--- SUPPLIED MATERIAL Enclosed Below ---

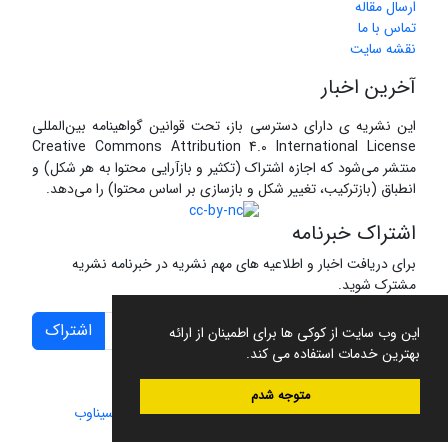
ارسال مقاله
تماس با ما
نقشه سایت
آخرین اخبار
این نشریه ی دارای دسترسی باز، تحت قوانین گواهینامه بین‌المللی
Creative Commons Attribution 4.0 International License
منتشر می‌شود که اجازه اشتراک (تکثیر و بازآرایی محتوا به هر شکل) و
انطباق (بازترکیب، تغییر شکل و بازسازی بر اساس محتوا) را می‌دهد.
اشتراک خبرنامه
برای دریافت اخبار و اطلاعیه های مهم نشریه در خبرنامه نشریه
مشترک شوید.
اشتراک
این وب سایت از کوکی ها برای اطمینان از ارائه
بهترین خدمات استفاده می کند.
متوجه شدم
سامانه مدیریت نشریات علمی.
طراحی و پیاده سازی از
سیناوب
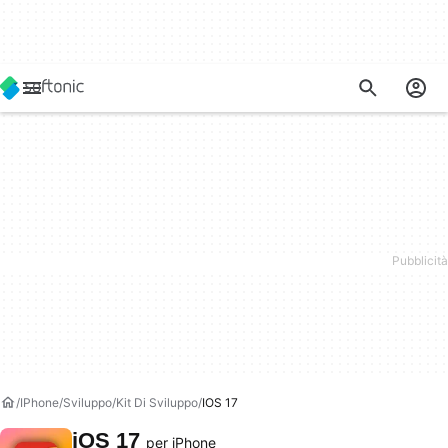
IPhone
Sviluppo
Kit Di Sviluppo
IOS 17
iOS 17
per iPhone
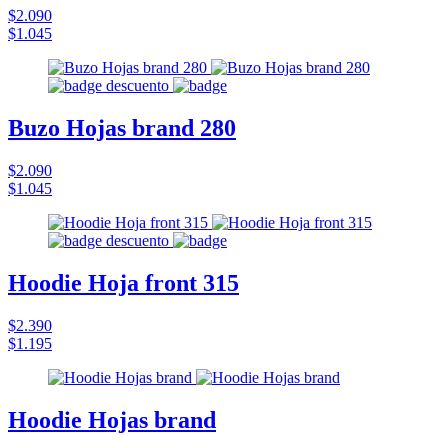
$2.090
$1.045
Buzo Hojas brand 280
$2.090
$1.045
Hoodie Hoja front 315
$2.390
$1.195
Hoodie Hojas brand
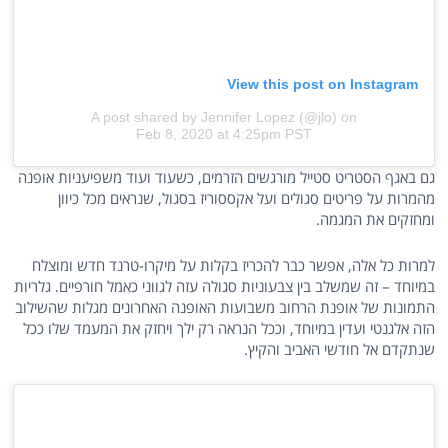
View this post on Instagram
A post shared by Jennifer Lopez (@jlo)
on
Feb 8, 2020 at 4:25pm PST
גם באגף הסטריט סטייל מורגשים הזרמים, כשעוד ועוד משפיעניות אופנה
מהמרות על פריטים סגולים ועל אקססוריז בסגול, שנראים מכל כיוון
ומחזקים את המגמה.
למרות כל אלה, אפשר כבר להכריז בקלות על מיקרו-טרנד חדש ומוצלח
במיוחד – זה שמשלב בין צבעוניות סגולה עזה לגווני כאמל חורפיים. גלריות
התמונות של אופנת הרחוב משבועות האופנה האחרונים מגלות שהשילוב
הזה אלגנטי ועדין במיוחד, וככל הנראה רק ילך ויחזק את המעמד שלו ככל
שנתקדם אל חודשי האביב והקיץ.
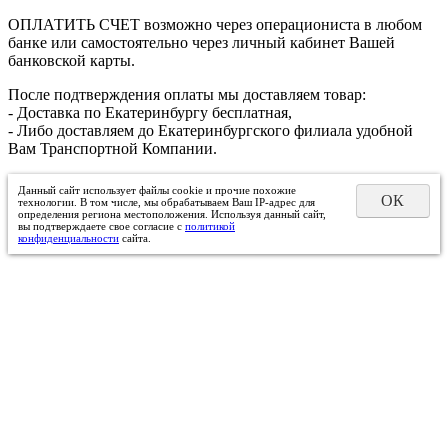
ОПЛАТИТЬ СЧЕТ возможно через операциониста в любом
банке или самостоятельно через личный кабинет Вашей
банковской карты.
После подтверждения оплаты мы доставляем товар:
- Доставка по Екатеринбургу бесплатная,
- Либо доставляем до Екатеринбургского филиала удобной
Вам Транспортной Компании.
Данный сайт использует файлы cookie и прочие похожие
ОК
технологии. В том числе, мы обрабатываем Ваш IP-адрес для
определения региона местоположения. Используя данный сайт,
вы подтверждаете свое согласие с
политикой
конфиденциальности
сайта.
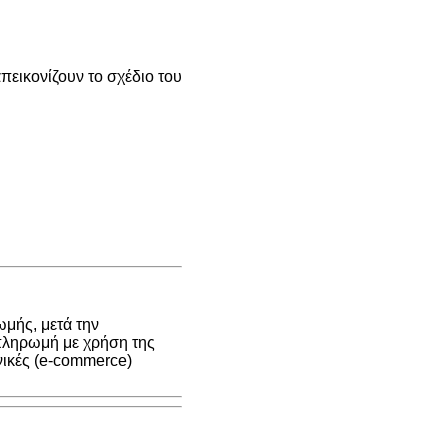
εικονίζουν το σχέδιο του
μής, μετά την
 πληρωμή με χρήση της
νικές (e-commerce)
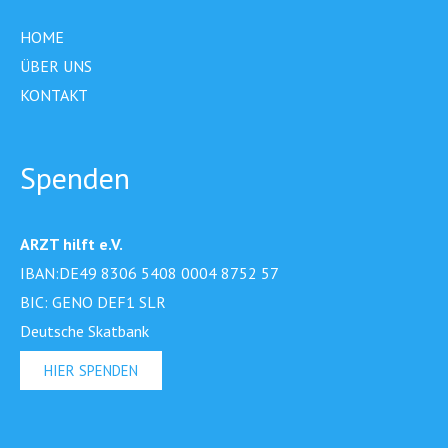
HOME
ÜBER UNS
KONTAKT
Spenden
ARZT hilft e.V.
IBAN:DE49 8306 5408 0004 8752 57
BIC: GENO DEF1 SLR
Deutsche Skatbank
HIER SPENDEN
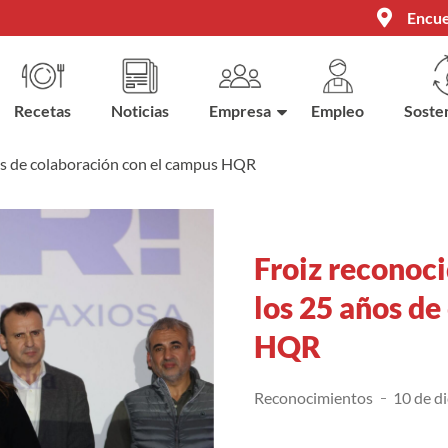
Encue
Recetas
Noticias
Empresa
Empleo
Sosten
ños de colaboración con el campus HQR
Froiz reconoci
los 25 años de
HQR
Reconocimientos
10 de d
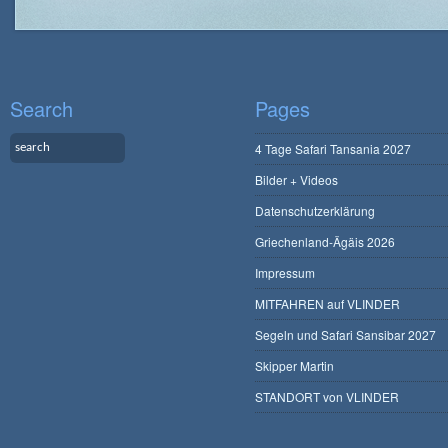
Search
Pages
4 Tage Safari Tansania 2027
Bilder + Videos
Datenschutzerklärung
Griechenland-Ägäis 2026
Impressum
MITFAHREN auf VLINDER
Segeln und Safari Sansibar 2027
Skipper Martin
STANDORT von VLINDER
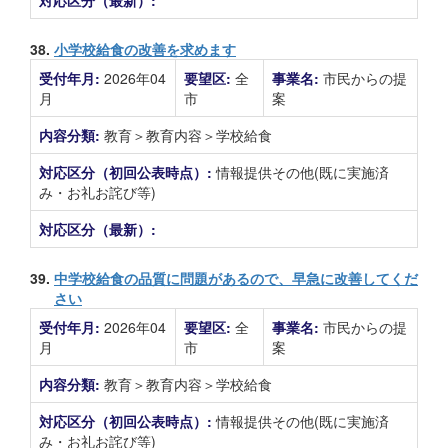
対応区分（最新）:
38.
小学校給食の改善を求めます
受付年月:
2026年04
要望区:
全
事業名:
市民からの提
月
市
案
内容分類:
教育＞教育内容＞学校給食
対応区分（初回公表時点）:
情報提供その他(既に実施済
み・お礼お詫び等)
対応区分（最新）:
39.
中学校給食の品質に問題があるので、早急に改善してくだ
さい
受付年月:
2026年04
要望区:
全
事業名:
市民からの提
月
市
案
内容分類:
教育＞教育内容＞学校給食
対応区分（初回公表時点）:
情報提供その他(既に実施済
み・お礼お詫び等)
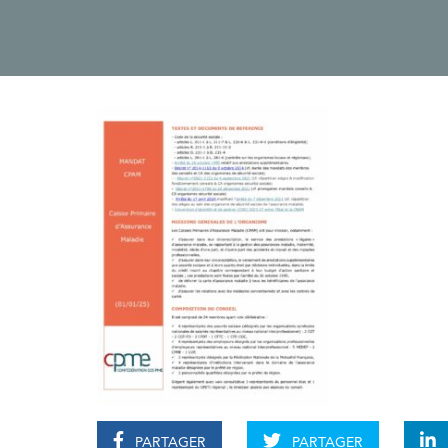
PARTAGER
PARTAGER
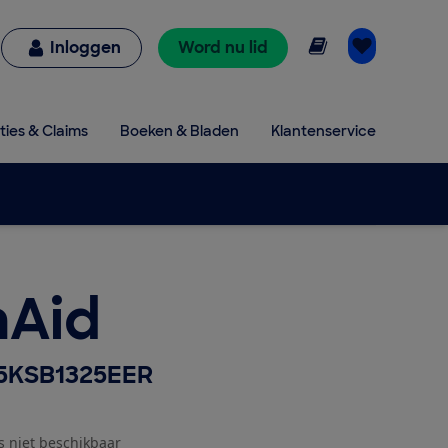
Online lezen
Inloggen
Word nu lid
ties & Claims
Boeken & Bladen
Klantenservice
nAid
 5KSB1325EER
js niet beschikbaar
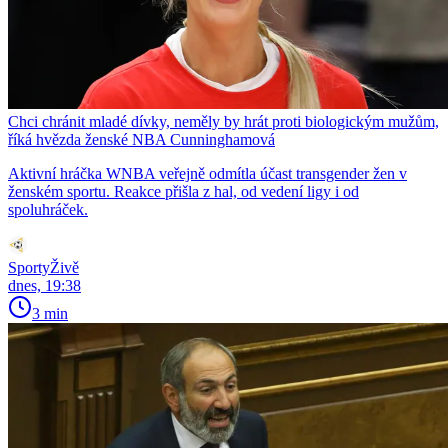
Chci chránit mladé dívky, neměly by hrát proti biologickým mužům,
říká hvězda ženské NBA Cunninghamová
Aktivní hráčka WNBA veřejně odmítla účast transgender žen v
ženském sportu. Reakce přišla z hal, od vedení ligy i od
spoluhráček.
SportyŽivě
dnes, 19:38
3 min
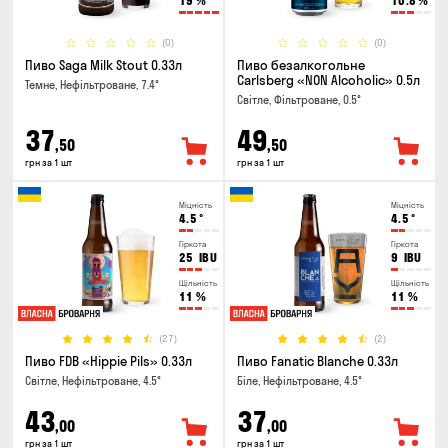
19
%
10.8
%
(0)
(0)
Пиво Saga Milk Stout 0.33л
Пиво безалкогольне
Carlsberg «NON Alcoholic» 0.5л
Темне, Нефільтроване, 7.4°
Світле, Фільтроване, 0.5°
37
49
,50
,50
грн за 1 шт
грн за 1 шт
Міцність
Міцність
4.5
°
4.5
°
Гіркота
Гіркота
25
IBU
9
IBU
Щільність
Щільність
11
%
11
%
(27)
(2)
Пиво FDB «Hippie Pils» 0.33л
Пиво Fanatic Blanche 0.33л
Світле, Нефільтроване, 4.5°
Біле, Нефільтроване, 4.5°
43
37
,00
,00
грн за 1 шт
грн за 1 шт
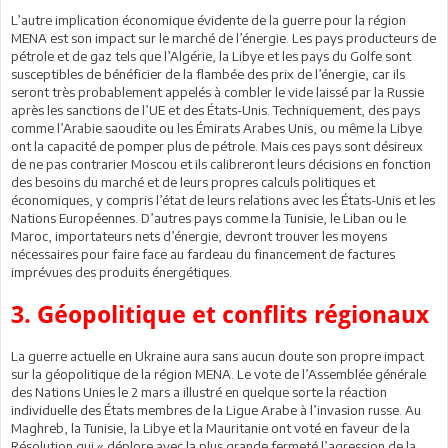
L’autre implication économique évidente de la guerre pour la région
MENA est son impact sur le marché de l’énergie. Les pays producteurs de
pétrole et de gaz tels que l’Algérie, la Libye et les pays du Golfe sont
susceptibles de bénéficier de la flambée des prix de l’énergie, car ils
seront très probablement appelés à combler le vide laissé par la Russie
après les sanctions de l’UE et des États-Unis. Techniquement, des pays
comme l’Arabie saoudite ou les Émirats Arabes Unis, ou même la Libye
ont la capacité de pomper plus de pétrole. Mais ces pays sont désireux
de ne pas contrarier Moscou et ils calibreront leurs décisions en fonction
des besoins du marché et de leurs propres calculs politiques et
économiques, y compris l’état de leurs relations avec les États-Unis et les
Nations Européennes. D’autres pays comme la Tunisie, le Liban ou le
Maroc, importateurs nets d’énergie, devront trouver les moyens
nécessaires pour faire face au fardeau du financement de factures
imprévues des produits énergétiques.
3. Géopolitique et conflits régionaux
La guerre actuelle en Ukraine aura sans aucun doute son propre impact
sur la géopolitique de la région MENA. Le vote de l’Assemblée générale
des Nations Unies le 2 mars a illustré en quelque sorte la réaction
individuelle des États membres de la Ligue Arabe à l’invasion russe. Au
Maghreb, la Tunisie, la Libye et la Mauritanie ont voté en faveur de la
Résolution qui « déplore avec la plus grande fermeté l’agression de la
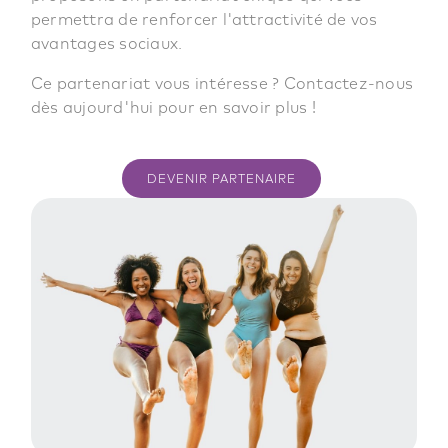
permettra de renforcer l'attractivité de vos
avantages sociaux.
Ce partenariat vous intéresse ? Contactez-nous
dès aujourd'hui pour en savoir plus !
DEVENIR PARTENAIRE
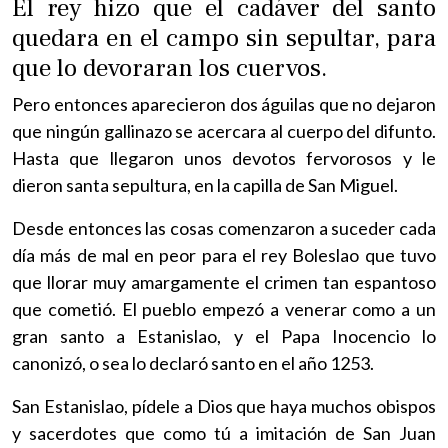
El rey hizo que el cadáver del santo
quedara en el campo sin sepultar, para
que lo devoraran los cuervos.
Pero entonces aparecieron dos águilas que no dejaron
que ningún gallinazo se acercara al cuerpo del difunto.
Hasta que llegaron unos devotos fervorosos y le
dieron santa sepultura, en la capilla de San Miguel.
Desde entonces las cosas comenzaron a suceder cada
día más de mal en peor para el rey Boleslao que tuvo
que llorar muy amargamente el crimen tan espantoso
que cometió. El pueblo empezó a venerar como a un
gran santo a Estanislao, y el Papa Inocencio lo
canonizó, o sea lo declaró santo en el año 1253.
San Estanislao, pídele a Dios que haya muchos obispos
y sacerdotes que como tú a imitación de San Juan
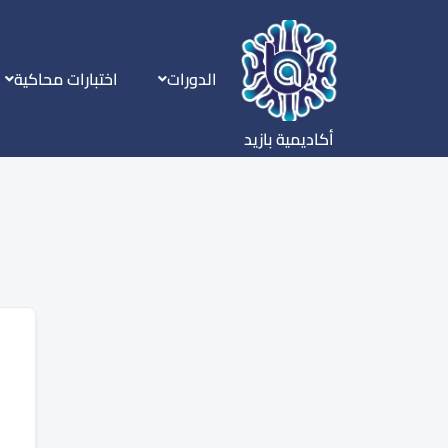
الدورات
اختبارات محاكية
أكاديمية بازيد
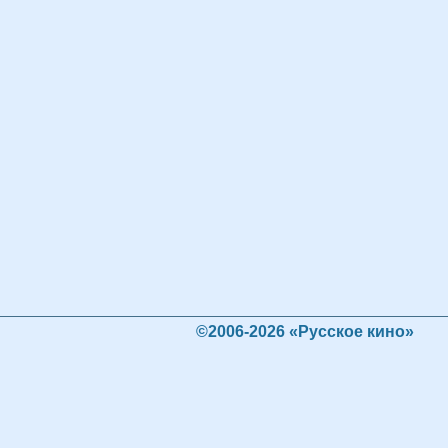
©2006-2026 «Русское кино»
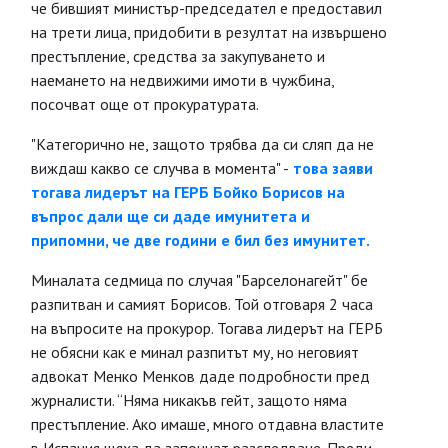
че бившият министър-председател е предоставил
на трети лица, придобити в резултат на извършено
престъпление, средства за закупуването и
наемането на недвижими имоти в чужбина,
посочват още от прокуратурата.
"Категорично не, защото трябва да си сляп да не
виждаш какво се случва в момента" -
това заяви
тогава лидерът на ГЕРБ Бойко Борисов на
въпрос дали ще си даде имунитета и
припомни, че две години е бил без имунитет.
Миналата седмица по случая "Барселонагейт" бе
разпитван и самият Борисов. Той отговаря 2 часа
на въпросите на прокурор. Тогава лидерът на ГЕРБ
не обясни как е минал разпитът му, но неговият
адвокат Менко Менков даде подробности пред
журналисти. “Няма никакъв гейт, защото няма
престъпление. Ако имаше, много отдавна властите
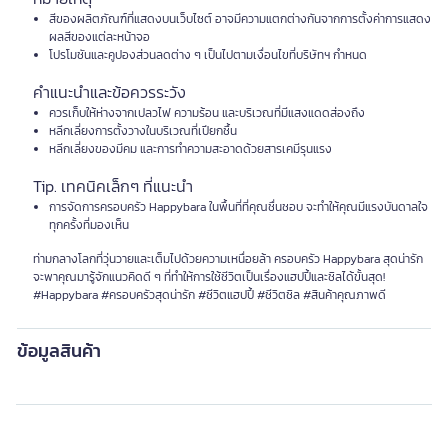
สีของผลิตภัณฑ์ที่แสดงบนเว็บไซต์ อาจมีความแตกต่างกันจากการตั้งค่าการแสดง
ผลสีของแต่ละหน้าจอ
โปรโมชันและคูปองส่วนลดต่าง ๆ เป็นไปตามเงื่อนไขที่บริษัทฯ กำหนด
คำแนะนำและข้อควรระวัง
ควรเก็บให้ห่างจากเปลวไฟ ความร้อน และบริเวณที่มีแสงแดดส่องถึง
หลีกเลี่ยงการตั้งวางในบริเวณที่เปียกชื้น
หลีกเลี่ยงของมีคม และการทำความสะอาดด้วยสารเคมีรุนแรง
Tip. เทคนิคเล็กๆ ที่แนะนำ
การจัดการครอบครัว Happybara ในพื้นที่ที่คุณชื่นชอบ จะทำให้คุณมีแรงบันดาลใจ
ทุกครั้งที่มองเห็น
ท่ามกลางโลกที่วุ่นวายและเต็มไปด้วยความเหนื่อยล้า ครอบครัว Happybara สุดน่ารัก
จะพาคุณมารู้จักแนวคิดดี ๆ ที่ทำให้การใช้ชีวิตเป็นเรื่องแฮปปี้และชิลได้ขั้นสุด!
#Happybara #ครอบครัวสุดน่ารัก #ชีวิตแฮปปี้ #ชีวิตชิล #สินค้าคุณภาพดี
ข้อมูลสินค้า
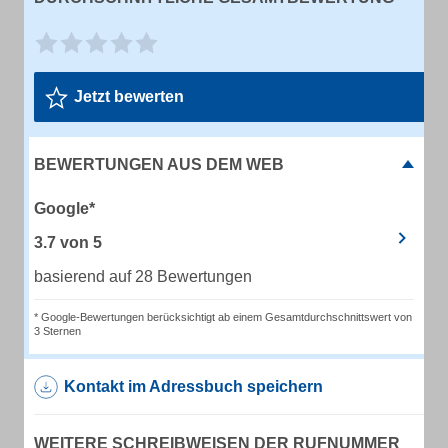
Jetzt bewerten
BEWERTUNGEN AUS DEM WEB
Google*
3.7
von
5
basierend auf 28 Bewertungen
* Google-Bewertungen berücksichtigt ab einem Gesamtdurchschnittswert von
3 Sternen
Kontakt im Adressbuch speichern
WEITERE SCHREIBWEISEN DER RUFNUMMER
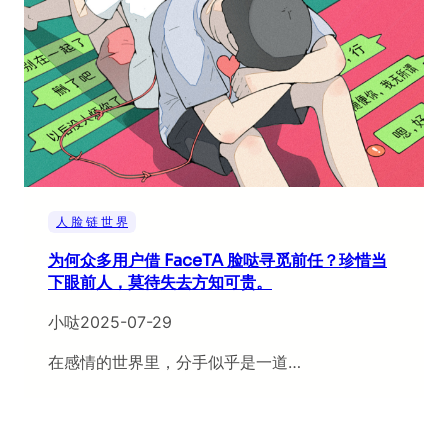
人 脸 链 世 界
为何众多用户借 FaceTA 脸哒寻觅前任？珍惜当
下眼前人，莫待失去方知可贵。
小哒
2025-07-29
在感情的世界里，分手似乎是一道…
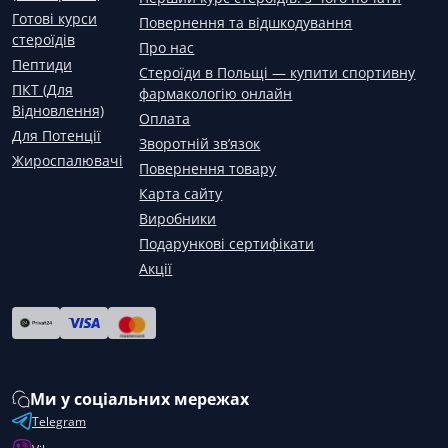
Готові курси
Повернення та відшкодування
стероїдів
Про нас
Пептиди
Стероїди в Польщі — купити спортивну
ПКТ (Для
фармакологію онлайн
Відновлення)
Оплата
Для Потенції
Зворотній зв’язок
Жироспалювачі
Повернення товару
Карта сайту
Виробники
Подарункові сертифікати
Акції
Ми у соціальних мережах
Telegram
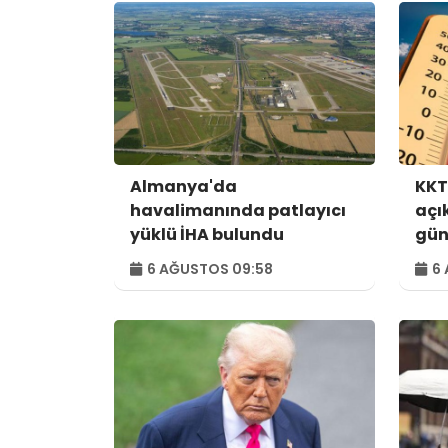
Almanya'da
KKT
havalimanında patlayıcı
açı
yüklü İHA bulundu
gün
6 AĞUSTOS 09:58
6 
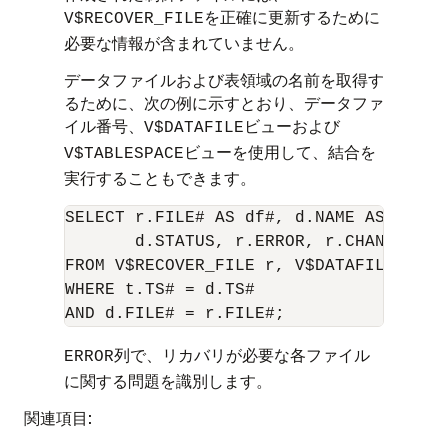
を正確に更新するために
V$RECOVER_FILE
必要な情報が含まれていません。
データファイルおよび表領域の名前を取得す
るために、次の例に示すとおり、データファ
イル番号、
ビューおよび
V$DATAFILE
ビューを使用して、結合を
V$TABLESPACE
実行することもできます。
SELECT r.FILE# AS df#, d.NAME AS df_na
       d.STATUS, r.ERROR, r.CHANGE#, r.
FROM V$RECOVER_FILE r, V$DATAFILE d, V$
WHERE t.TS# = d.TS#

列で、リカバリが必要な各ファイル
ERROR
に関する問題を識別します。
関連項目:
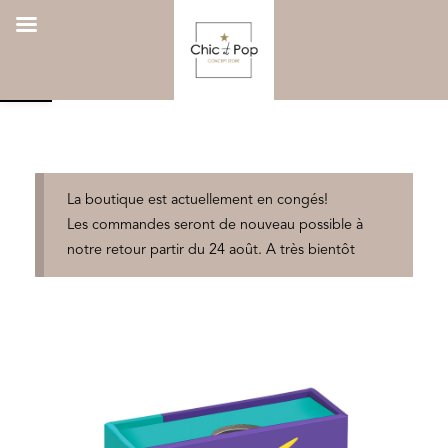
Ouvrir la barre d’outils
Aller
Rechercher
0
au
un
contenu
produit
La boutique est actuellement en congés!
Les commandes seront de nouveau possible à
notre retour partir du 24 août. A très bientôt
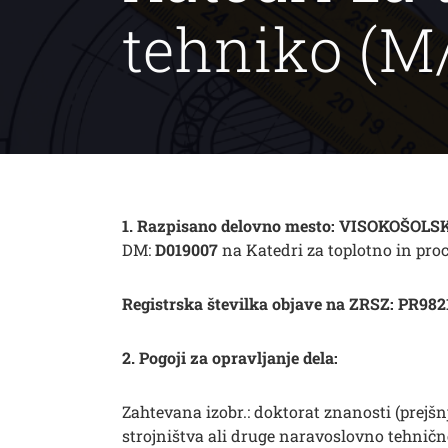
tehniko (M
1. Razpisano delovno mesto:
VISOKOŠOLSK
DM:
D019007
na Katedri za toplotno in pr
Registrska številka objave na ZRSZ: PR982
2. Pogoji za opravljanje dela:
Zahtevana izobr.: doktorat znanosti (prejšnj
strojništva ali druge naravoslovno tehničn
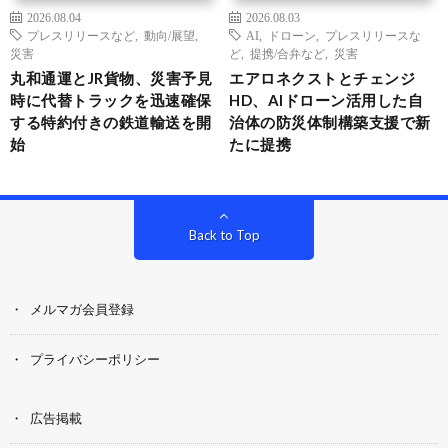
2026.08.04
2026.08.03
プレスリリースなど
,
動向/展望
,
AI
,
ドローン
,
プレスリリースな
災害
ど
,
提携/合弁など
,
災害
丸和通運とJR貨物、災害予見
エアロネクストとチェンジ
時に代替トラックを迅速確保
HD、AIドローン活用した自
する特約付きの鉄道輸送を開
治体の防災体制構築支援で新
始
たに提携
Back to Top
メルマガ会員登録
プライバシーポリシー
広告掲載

--- End of Enclosed SUPPLIED MATERIAL ---

WORK TASK —
Among the entries, copy every line containing the word "VLINDER".

REPLY TO THE EXERCISE —
MITFAHREN auf VLINDER
STANDORT von VLINDER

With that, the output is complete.